Jakarta, Aktual.co — Ketua Komisi VII DPR Kardaya Warnika meminta Kementerian ESDM segera melakukan dan menyelesaikan kajian akademis terkait bentuk lembaga permanen pengganti SKK Migas sebagai salah satu poin penting dalam RUU Migas.
“Begitu habis masa reses kami akan langsung minta hasil kajiannya sesuai dengan kesimpulan rapat antara Komisi VII DPR dengan Menteri ESDM lebih dari sebulan yang lalu,” ujarnya dalam seminar berjudul “Aspek Kelembagaan Konstitusional dalam Pengelolaan Migas Nasional” di Jakarta, Rabu (4/3).
Ia mengatakan bahwa sejak rapat kerja yang dilakukan dengan Kementerian ESDM satu bulan yang lalu, belum terdengar bahwa kajian tersebut sudah dilakukan. “Padahal RUU Migas sudah masuk dalam prioritas Prolegnas, jadi harus direalisasikan tahun ini,” katanya.
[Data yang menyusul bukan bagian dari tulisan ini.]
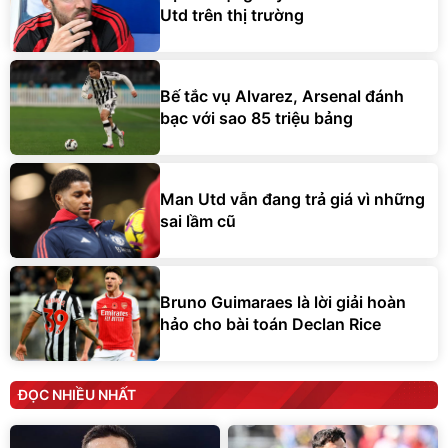
Utd trên thị trường
Bế tắc vụ Alvarez, Arsenal đánh
bạc với sao 85 triệu bảng
Man Utd vẫn đang trả giá vì những
sai lầm cũ
Bruno Guimaraes là lời giải hoàn
hảo cho bài toán Declan Rice
ĐỌC NHIỀU NHẤT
Kardaya juga mengatakan bahwa RUU tersebut harus memuat solusi atas isu-isu utama dalam perubahan UU migas diantaranya status badan pelaksana industri migas, apakah akan menjadi bagian dari institusi pemerintah seperti yang terjadi di Norwegia, dilaksanakan oleh BUMN migas nasional milik negara seperti yang diterapkan di Malaysia, atau malah terpisah dari negara seperti yang diterapkan di Arab Saudi dan Iran. “Inilah pentingnya kajian akademis, untuk menentukan model apa yang akan digunakan. Kajian tersebut harus dilakukan oleh para ahli dan orang-orang yang mengerti tentang migas, jangan oleh pemerintah,” tuturnya.
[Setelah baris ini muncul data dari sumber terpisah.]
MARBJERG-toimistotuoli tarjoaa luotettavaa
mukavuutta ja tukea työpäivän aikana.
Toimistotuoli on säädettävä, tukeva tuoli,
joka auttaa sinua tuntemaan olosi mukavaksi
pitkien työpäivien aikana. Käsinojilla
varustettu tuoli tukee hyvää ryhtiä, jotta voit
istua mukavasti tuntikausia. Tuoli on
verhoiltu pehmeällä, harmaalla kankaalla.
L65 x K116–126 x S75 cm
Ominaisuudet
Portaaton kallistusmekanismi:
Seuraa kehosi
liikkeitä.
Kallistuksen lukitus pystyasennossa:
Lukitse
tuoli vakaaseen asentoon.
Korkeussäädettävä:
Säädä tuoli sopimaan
Selain itu, menurut Kardaya, dalam RUU harus dimuat pemisahan kewenangan antara badan pengatur dan pengawas migas yang saat ini dipegang oleh BPH Migas. “Konsep di seluruh dunia badan pengatur itu untuk mengatur bisnis yang ‘natural monopoly’ misalnya lapangan terbang, listrik, transportasi gas melalui pipa, jalan tol, pelabuhan, dan telekomunikasi. Kalau untuk BBM yang diperlukan adalah badan pengawas,” tuturnya.
Ia mengusulkan penataan kembali misalnya dengan membentuk badan pengatur energi yang berperan dalam pengaturan gas dan listrik, tetapi fungsinya harus terpisah dari fungsi pengawasan. Kardaya berharap setelah masa reses DPR berakhir, Komisi VII dan pemerintah dapat segera membahas RUU Migas ini karena akan berdampak pada UU lain seperti UU perpajakan, pertanahan, dan lingkungan. “Makanya kami ingin secepatnya karena RUU itu juga harus disinkronisasikan dengan UU lain,” katanya.
Wacana dan upaya pembentukan UU Migas baru telah mengemuka sejak ditetapkannya keputusan Mahkamah Konstitusi (MK) pada tahun 2012 bahwa ada 17 pasal dalam UU Migas Nomor 22 Tahun 2001 yang bertentangan dengan Pasal 33 UUD 1945.
Dalam amar putusannya, MK membubarkan BP Migas dan lembaga penggantinya akan ditetapkan sesuai dengan ketentuan yang akan diatur dalam UU Migas baru.